Qu’est ce que l’intercommunalité ?

L’intercommunalité est le rassemblement institutionnel de plusieurs communes qui partagent un projet de développement et mettent en commun pour sa réalisation leurs moyens et ressources dans un souci d’efficacité de la gestion publique. Rassemblant plusieurs communes autour d’un projet de développement, les communautés exercent de nombreuses compétences que les conseils municipaux ont choisi de leur déléguer. Les compétences (obligatoires, optionnelles ou facultatives) sont de plus en plus importantes, qu’il s’agisse d’environnement, d’économie, d’action sociale, d’habitat ou de culture. Ces compétences, qui sont attribuées aux intercommunalités, répondent à la notion «d’intérêt communautaire ». Cette notion permet une pleine application du «principe de subsidiarité» qui veut qu’un niveau d’administration confie à un autre niveau, seulement ce qui lui est difficile d’assumer seul.

La communauté d’agglomération

La communauté d’agglomération constitue un ensemble de plus de 50 000 habitants d’un seul tenant et sans enclave autour d’une ou plusieurs communes centre de plus de 15 000 habitants. Elle est sous le régime de la TPU (taxe professionnelle unique). Il existe différentes catégories de compétences transférées. La différence est fondamentale car la nature juridique de ces compétences entraine l’application de règles juridiques distinctes.

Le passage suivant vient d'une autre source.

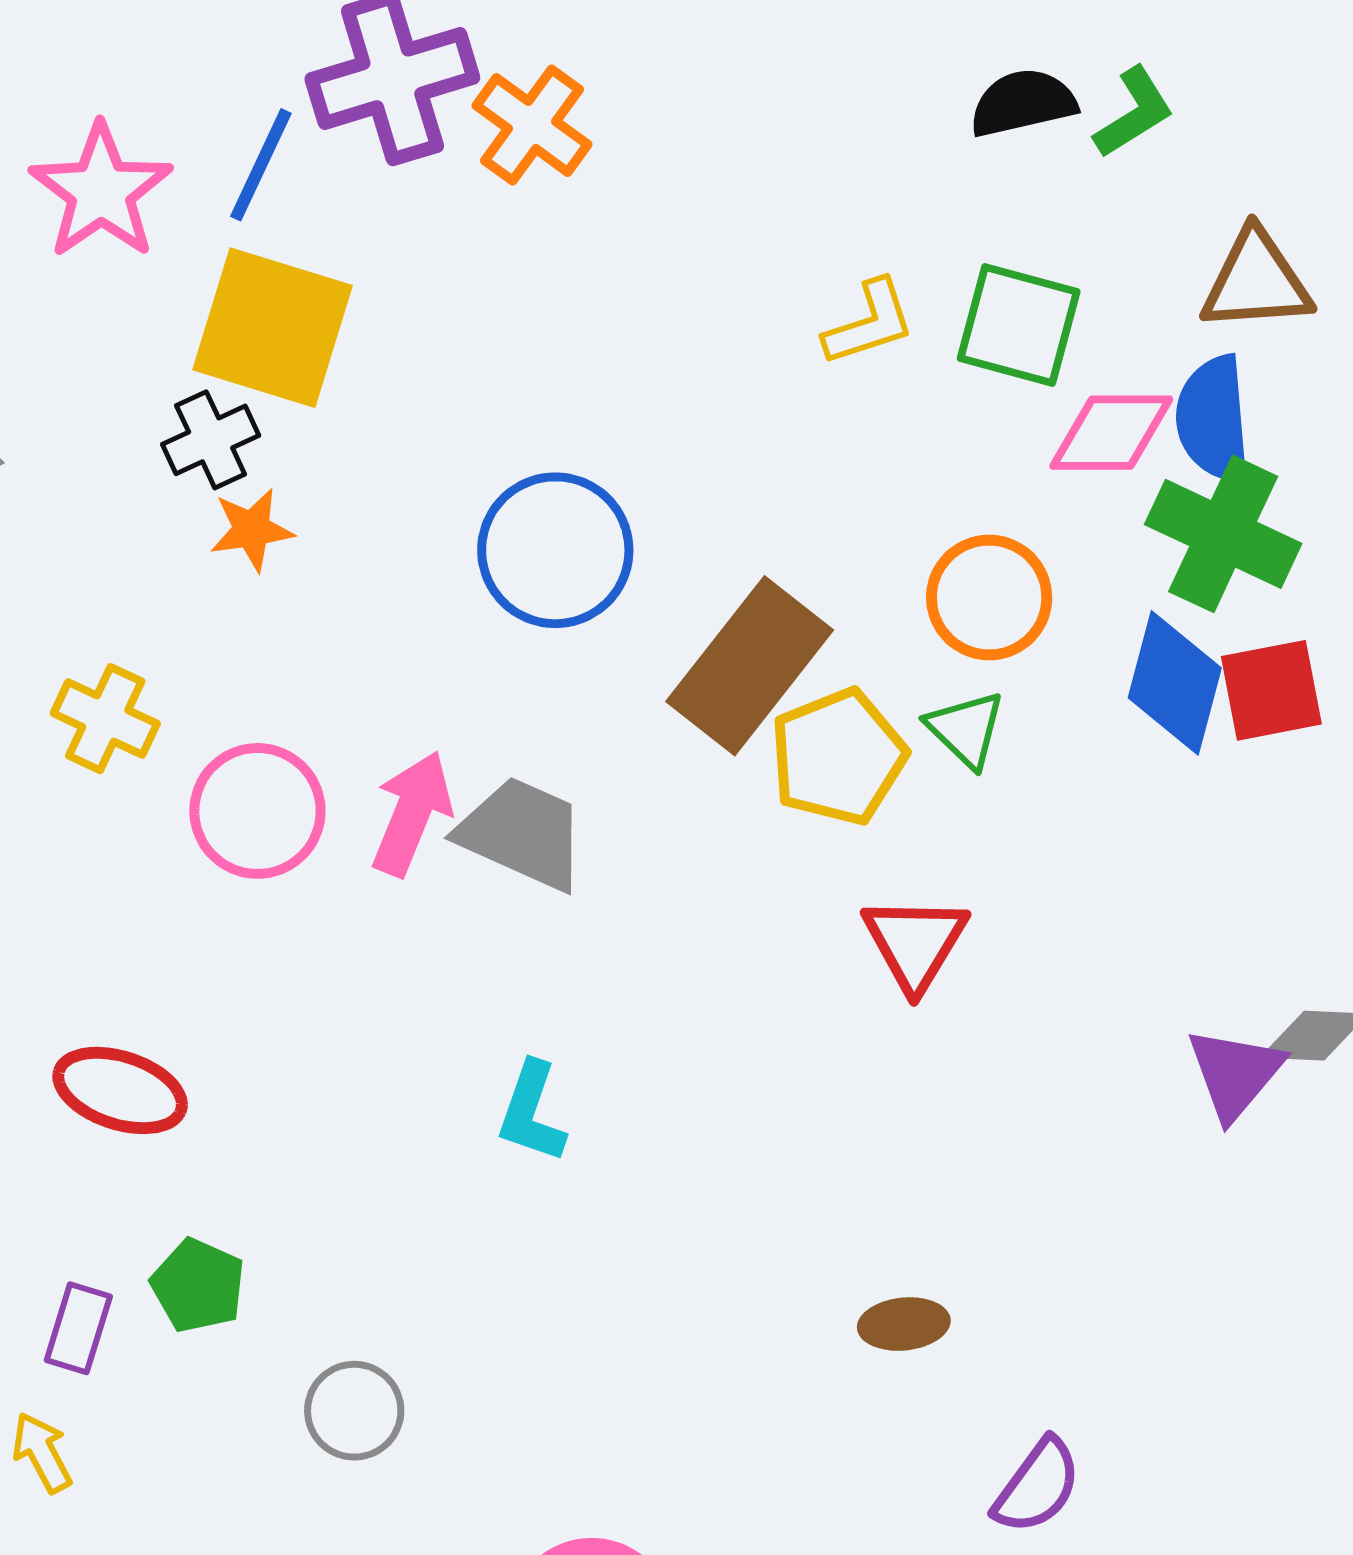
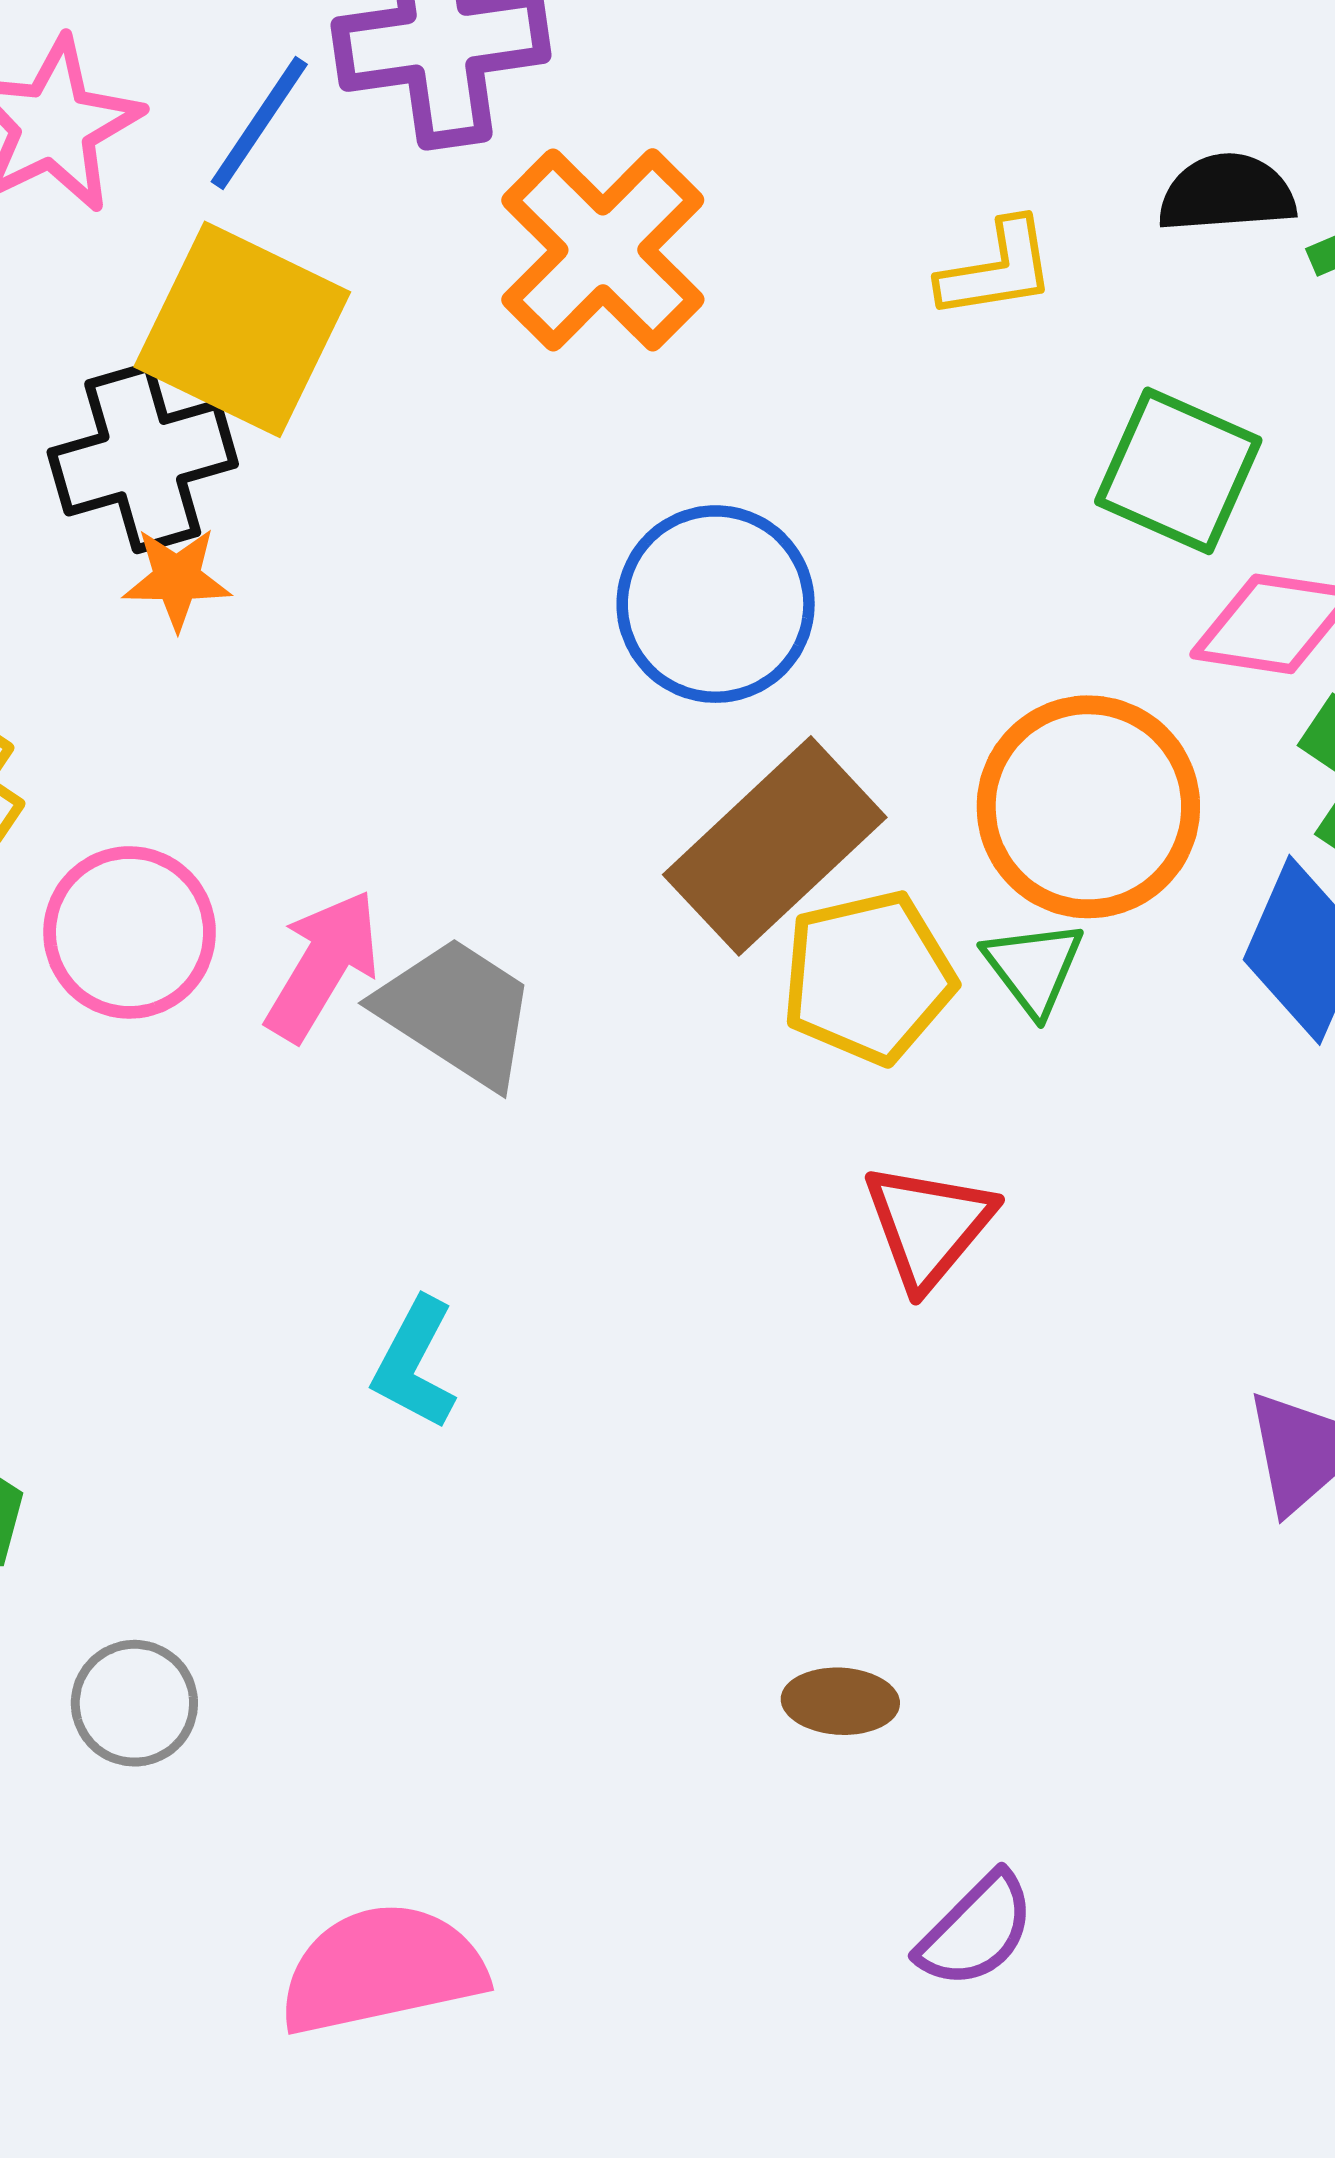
orange cross: (532, 125) -> (603, 250), moved, size x1.4
yellow L-shape: (869, 323) -> (997, 269), moved
black cross: (211, 440) -> (143, 458), size x1.5
blue circle: (555, 550) -> (716, 604), moved
orange circle: (989, 597) -> (1088, 807), size x1.4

Les compétences obligatoires

Les compétences obligatoires sont celles pour lesquelles la loi exige qu’elles doivent être nécessairement exercées par la communauté. Elles sont limitativement énumérées dans le CGCT (Code Général des Collectivités Territoriales). Elles relèvent traditionnellement du champ du développement économique et de l’aménagement de l’espace.

Les compétences optionnelles

La loi impose seulement aux communautés de gérer, en plus de leurs compétences obligatoires, un nombre minimum de compétences parmi une liste figurant dans le CGCT.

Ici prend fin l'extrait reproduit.